Content starts

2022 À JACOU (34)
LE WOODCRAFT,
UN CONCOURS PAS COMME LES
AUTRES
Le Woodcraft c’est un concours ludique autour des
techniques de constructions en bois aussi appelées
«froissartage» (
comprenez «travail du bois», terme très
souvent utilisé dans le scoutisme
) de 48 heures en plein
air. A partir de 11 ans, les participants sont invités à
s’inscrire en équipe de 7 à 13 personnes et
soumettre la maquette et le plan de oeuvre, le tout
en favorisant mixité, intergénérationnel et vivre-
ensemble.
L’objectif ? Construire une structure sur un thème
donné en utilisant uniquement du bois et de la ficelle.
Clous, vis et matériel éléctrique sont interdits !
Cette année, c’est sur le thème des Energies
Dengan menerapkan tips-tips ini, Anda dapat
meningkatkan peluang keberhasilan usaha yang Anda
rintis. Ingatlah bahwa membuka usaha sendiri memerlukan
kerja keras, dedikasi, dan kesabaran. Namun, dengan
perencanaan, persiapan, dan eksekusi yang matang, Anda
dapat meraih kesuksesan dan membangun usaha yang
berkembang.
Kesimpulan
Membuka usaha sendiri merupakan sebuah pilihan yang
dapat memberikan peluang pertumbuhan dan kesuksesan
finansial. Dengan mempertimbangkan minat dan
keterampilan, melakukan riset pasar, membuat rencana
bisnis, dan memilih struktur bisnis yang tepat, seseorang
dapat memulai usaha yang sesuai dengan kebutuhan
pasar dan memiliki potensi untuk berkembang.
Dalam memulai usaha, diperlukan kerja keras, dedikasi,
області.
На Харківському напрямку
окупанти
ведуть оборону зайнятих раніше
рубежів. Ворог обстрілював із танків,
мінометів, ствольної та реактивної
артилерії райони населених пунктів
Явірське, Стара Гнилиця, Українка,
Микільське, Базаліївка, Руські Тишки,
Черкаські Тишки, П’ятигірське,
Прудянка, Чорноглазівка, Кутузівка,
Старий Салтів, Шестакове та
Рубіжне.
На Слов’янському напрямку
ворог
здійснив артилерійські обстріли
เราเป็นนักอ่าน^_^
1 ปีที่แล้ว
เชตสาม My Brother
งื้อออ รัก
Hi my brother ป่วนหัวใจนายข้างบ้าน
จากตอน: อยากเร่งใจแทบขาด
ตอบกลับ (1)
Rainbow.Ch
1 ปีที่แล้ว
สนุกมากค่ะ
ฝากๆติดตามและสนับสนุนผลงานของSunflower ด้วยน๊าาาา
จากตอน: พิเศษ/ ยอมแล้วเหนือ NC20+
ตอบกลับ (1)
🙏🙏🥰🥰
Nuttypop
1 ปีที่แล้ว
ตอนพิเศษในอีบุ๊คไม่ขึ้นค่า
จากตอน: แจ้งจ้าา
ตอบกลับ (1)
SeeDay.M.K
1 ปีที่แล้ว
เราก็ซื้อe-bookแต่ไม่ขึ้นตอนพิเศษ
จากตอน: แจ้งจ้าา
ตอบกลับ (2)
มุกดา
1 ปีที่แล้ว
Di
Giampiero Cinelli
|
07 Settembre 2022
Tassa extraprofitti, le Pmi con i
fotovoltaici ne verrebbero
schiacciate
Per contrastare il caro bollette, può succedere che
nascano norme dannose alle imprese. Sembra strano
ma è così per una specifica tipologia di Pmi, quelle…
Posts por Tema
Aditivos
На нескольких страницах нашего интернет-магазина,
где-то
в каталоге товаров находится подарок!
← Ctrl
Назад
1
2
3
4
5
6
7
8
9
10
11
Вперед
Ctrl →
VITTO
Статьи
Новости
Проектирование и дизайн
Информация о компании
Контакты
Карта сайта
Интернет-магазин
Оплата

Content ends

Task to complete
Every line above needs to be repeated exactly as shown.

Exercise result
2022 À JACOU (34)
LE WOODCRAFT,
UN CONCOURS PAS COMME LES
AUTRES
Le Woodcraft c’est un concours ludique autour des
techniques de constructions en bois aussi appelées
«froissartage» (
comprenez «travail du bois», terme très
souvent utilisé dans le scoutisme
) de 48 heures en plein
air. A partir de 11 ans, les participants sont invités à
s’inscrire en équipe de 7 à 13 personnes et
soumettre la maquette et le plan de oeuvre, le tout
en favorisant mixité, intergénérationnel et vivre-
ensemble.
L’objectif ? Construire une structure sur un thème
donné en utilisant uniquement du bois et de la ficelle.
Clous, vis et matériel éléctrique sont interdits !
Cette année, c’est sur le thème des Energies
Dengan menerapkan tips-tips ini, Anda dapat
meningkatkan peluang keberhasilan usaha yang Anda
rintis. Ingatlah bahwa membuka usaha sendiri memerlukan
kerja keras, dedikasi, dan kesabaran. Namun, dengan
perencanaan, persiapan, dan eksekusi yang matang, Anda
dapat meraih kesuksesan dan membangun usaha yang
berkembang.
Kesimpulan
Membuka usaha sendiri merupakan sebuah pilihan yang
dapat memberikan peluang pertumbuhan dan kesuksesan
finansial. Dengan mempertimbangkan minat dan
keterampilan, melakukan riset pasar, membuat rencana
bisnis, dan memilih struktur bisnis yang tepat, seseorang
dapat memulai usaha yang sesuai dengan kebutuhan
pasar dan memiliki potensi untuk berkembang.
Dalam memulai usaha, diperlukan kerja keras, dedikasi,
області.
На Харківському напрямку
окупанти
ведуть оборону зайнятих раніше
рубежів. Ворог обстрілював із танків,
мінометів, ствольної та реактивної
артилерії райони населених пунктів
Явірське, Стара Гнилиця, Українка,
Микільське, Базаліївка, Руські Тишки,
Черкаські Тишки, П’ятигірське,
Прудянка, Чорноглазівка, Кутузівка,
Старий Салтів, Шестакове та
Рубіжне.
На Слов’янському напрямку
ворог
здійснив артилерійські обстріли
เราเป็นนักอ่าน^_^
1 ปีที่แล้ว
เชตสาม My Brother
งื้อออ รัก
Hi my brother ป่วนหัวใจนายข้างบ้าน
จากตอน: อยากเร่งใจแทบขาด
ตอบกลับ (1)
Rainbow.Ch
1 ปีที่แล้ว
สนุกมากค่ะ
ฝากๆติดตามและสนับสนุนผลงานของSunflower ด้วยน๊าาาา
จากตอน: พิเศษ/ ยอมแล้วเหนือ NC20+
ตอบกลับ (1)
🙏🙏🥰🥰
Nuttypop
1 ปีที่แล้ว
ตอนพิเศษในอีบุ๊คไม่ขึ้นค่า
จากตอน: แจ้งจ้าา
ตอบกลับ (1)
SeeDay.M.K
1 ปีที่แล้ว
เราก็ซื้อe-bookแต่ไม่ขึ้นตอนพิเศษ
จากตอน: แจ้งจ้าา
ตอบกลับ (2)
มุกดา
1 ปีที่แล้ว
Di
Giampiero Cinelli
|
07 Settembre 2022
Tassa extraprofitti, le Pmi con i
fotovoltaici ne verrebbero
schiacciate
Per contrastare il caro bollette, può succedere che
nascano norme dannose alle imprese. Sembra strano
ma è così per una specifica tipologia di Pmi, quelle…
Posts por Tema
Aditivos
На нескольких страницах нашего интернет-магазина,
где-то
в каталоге товаров находится подарок!
← Ctrl
Назад
1
2
3
4
5
6
7
8
9
10
11
Вперед
Ctrl →
VITTO
Статьи
Новости
Проектирование и дизайн
Информация о компании
Контакты
Карта сайта
Интернет-магазин
Оплата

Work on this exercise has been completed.